更なる高みへと成長するには何が必要なのでしょうか。私は「主体性を持つ」ことだと考えます。主体的な行動は、自分で目標を設定し、その目標を達成するために責任をもって行動するということです。つまり、目的意識を持って自分と戦うということです。この先我々は、自分で何かを決める機会に必ず直面します。そしてそれは、他人の命や安全がかかっているものもあるでしょう。正解の無いものもあるでしょう。そのような決断には、目的を見失わない洞察力と強い心が不可欠だと考えます。後期は短いですが、少しでもこれらの力を養うことができれば良いと思います。
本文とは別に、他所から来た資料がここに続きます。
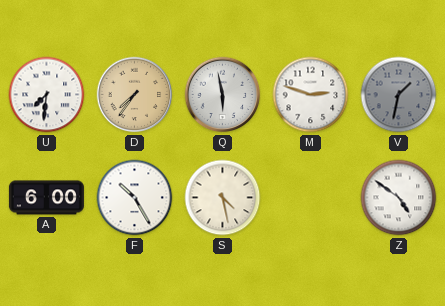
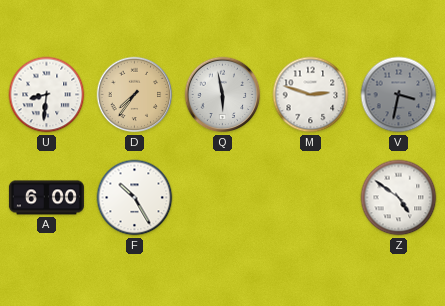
U: 7:31 -> 8:31
V: 1:32 -> 3:32
S: 4:28 -> none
「終わりよければすべてよし」という言葉がありますが、来たる卒業式の日、卒業生には最高の防大生活だったと、在校生には実りある1年だったと感じさせられるよう尽力する所存です。


中期を振り返って
山口 学生
私は、中期第1大隊学生長として「愛」を勤務方針として掲げていました。
今年度が始まる前、前・中・後期の大隊学生長予定者の学生を中心に第1大隊の年度方針について話し合い、強い1大隊の復活を目指して「年度最優秀大隊の獲得」と定め、目標達成のために大隊を運営していくことを決めました。
中期は、開校祭をはじめ行事が最も多く、水泳、棒倒し、演劇、パレード、体力、英語といった競技会があり、年度最優秀大隊を獲得するために重要な期間です。学業・訓練がある中、各競技会に勝っていくためには、選手だけでなく、競技会スタッフ、応援といった直接競技に参加しない学生も一丸となって戦っていくことが重要であると考えました。そのため、まずは学生一人一人が自分のことを好きになり、同部屋の学生、小隊、中隊、ひいては大隊を好きになり、大隊一丸となれるよう愛ある大隊を目指して勤務しました。
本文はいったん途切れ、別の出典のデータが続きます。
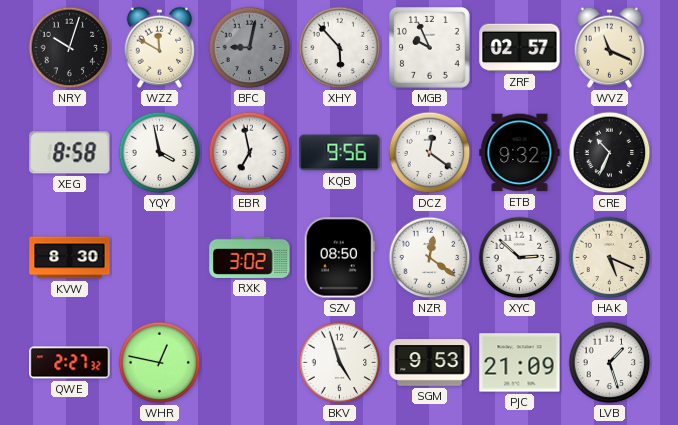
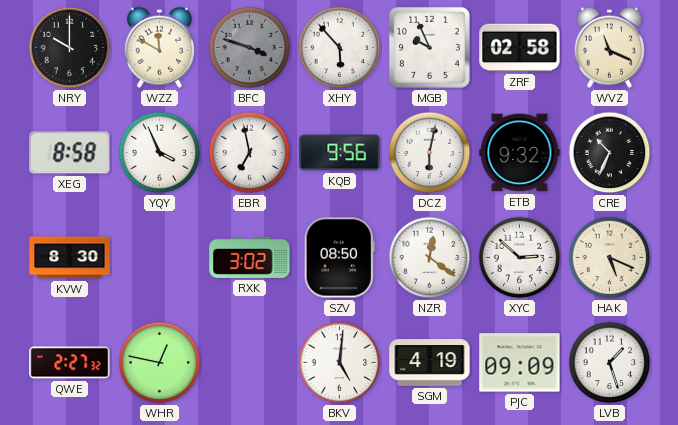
NRY: 10:03 -> 10:00
BFC: 9:02 -> 3:48
ZRF: 02:57 -> 02:58
YQY: 3:58 -> 3:56
DCZ: 12:21 -> 6:02
BKV: 4:57 -> 5:01
SGM: 9:53 -> 4:19
PJC: 21:09 -> 09:09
大隊運営にあたり、時には行事責任者等と意見をぶつけ合うこともありましたが、大隊幕僚、中隊学生長をはじめとする長期勤務学生がそれぞれの役割を認識し支えてくれました。また、大隊の指導教官も学生のやりたいことを尊重しサポートしていただきました。この場を借りて感謝を述べたいと思います。
中期の成果としては、すべての競技で1位を獲得することは叶いませんでしたが、前年度より成績を向上させ、学生の団結を強め、年度最優秀大隊への望みをつなげることができました。
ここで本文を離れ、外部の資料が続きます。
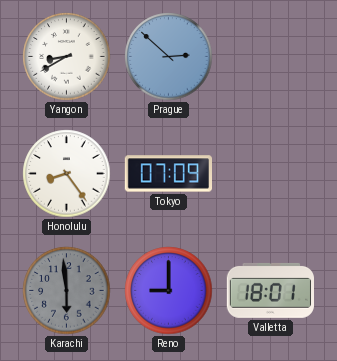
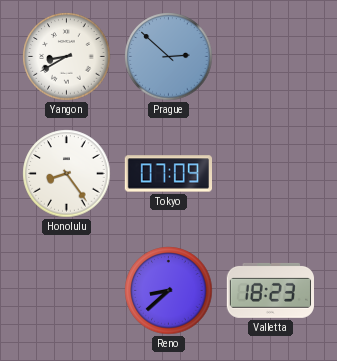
Karachi: 5:59 -> none
Reno: 9:00 -> 8:38
Valletta: 18:01 -> 18:23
今年度も残り3か月となり、4年生も卒業が目の前に迫ってきましたが、有終の美を飾れるよう、後期大隊学生長をサポートし、残りの学生生活を実りあるものにしていきます。

中期を振り返って
内田 学生
私は、第2大隊員一人一人の良さを更に引き出したいという思いから、第2大隊学生長を希望しました。私は第2大隊で生活した3年間の中で、様々な上級生、同期、下級生から良い影響を受けてきました。中期は、水泳競技会、演劇祭、棒引き、棒倒し、開校祭といった大きなイベントが多く、一人一人が活躍する場面がたくさんあります。そこで、私が中期大隊学生長の任に就くにあたり、勤務目標を「心動」としました。第2大隊員には、一人一人が周りの人の心を動かしていこうと要望しました。
人にはそれぞれ得意、不得意があります。多くのイベントがある中期では、自分の得意分野で周りに良い影響を与えていこうと発信していきました。私と同部屋の同期が棒倒しの総長として毎晩夜遅くまで頑張る姿を見て、自分も頑張らないといけないなと心動かされました。誰かがやっているから、自分も頑張ろうという輪が第2大隊内に広がっていくのを感じました。開校祭では、来場者の皆さんに、お互いに感化されて成長しあっている集大成をお見せすることが出来たと考えます。一人では成し得ないことも、周りに仲間がいれば、頑張れるということを肌で感じた中期でした。この経験を生かして、任官後、どんなに困難なことがあっても仲間と協力して乗り越えていきたいです。


中期を振り返って
長坂 学生
中期第3大隊学生長として、学生隊で最強かつ最高な第3大隊を作り上げるために、中期の大隊方針を「団結と規律」としました。これには、学生隊一仲が良く、最も規律が維持され、そんな自分達が第3大隊員であることに誇りとプライドを持って欲しいという意図がありました。中期4カ月の勤務を終えた今、私は第3大隊が誇らしく、かっこよく、学生隊一の大隊であると断言することができます。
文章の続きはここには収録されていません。